Building data-powered solutions to human-centered problems.
Data projects only succeed when they deliver solutions that people can actually use. I bring a human-centered approach to data science by leveraging my deep background in humanistics research and education:
Empathetic project design - Applying humanistic empathy to define problems and design solutions that meet the wants and needs of the people they aim to benefit.
Critical data analysis - Exercising critical thinking to detect bias in the data and find creative ways to extract insights, build models, and make predictions.
Professional data storytelling - Drawing on humanistic narrative techniques to tell compelling stories with data that effectively communicate project results and recommendations to stakeholders.
An analysis of accessibility to the regional park system in the San Francisco Bay Area.
Parks are a form of critical infrastructure, like schools and clean water, that provide essential benefits to the health, climate, and economy of their surrounding communities. However, recent research shows that access to public parks remains highly inequitable in major metropolitan areas across the United States. This project analyzes the accessibility of 125,000 acres of parklands administered by the East Bay Regional Park District to the 2.8 million residents living within its service area. By applying UrbanAccess, Pandana, and other open-source Python libraries to various types of data collected from the park district, local transit agencies, OpenStreetMap, and the American Community Survey, my analysis identifies 117 neighborhoods currently in need of better access to the regional park system.
A research project to identify neighborhoods at risk of displacement in the wake of COVID-19.
The COVID-19 recession featured massive unemployment among low-wage workers, exacerbating already precarious housing conditions and putting millions more at risk of losing their homes. The Housing Precarity Risk Model aims to identify which neighborhoods in major metropolitan areas have the most urgent need for assistance and resources from local, state, and federal agencies. I helped the team to forecast eviction rates and other indicators of housing precarity at the neighborhood level by training machine learning models on large datasets from both government and commercial sources.
A volunteer project to make local air quality data accessible to a disadvantaged community.
The air quality in West Oakland is disproportionately worse than in any other neighborhood of the city of Oakland, California. The mission of the WOAQ project at OpenOakland is to make air quality data collected by a local advocacy group accessible to concerned members of the community. I helped to visualize the data by using GeoPandas, Folium, and Mapbox to build prototypes for an interactive web map showing pollutant levels by time and location.
A study of the current state of climate equity in cities worldwide.
In cities around the world, climate hazards from hurricanes to heat waves have a disproportionate impact on low-income households, migrants, minorities, the elderly, and other vulnerable populations. Based on data reported by more than 500 city governments to the Climate Disclosure Project (CDP) in 2020, I developed key performance indicators (KPIs) to measure how well cities are incorporating social equity and inclusion into their responses to climate change. My analysis finds that cities are becoming increasingly aware of the uneven social impact of climate hazards, but this growing awareness has not yet translated into a corresponding increase in action aimed at protecting vulnerable populations.
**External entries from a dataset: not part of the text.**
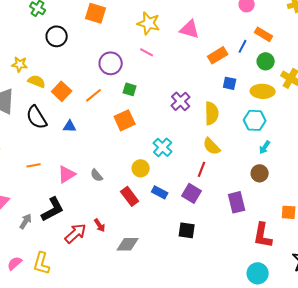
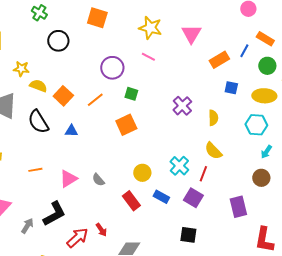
pink triangle: (190, 29) -> (191, 34), turned 45
yellow semicircle: (212, 113) -> (213, 118), size x0.7
cyan cross: (163, 147) -> (179, 166), moved

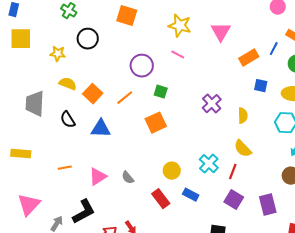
yellow star: (21, 69) -> (58, 54), moved
black semicircle: (38, 122) -> (68, 120), size x0.7
blue triangle: (71, 131) -> (101, 129), size x1.5
purple square: (193, 198) -> (234, 200), moved

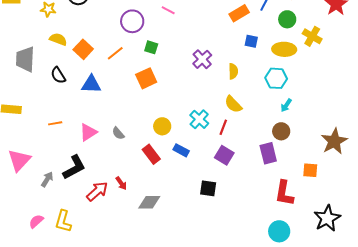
purple rectangle: (268, 205) -> (268, 153), moved

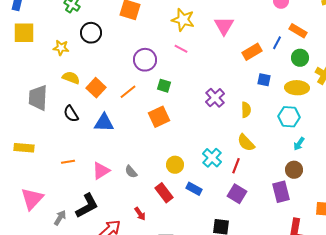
red arrow: (121, 183) -> (140, 214), moved

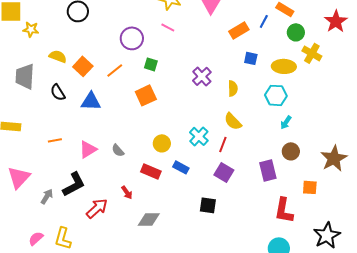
yellow star: (61, 48) -> (31, 29), moved
green circle: (300, 58) -> (296, 32), moved
brown circle: (294, 170) -> (291, 151), moved
red rectangle: (164, 193) -> (151, 171), turned -30

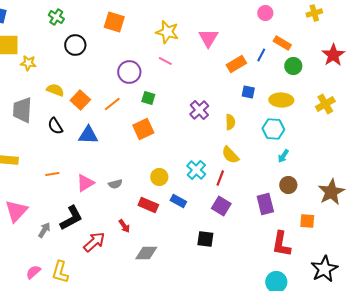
yellow cross: (312, 53) -> (325, 104), moved, turned 30
gray semicircle: (118, 150) -> (115, 184), turned -64

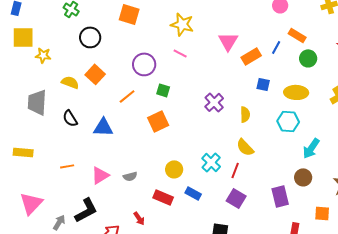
pink triangle: (208, 38) -> (228, 41), moved
orange square: (80, 100) -> (95, 74), moved
cyan arrow: (283, 156) -> (311, 148), moved, size x1.5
A web application that uses machine learning to recommend online courses to jobseekers.
Finding online courses that are relevant to a job search usually entails manually extracting a list of required skills from job descriptions and then searching for courses that teach each of those skills. I automated this process by training a machine learning model to directly take any job description and use Natural Language Processing to instantly match it with the most relevant courses available from online learning platforms. I also made the model accessible to users by deploying it as a web application.
A team project to identify areas at risk for the convergence of COVID-19 and other natural disasters.
In areas with severe outbreaks of COVID-19, responding to natural disasters like floods, fires, and hurricanes requires advance preparations. I examined which parts of the country were most likely to have severe outbreaks over the next few months by critically analyzing COVID forecast data from multiple scientific research centers. Combining this COVID analysis with similar analysis on natural disasters, my colleagues and I identified three regions of particular concern and submitted our findings to New Light Technologies, an organization that provides disaster response solutions to government agencies.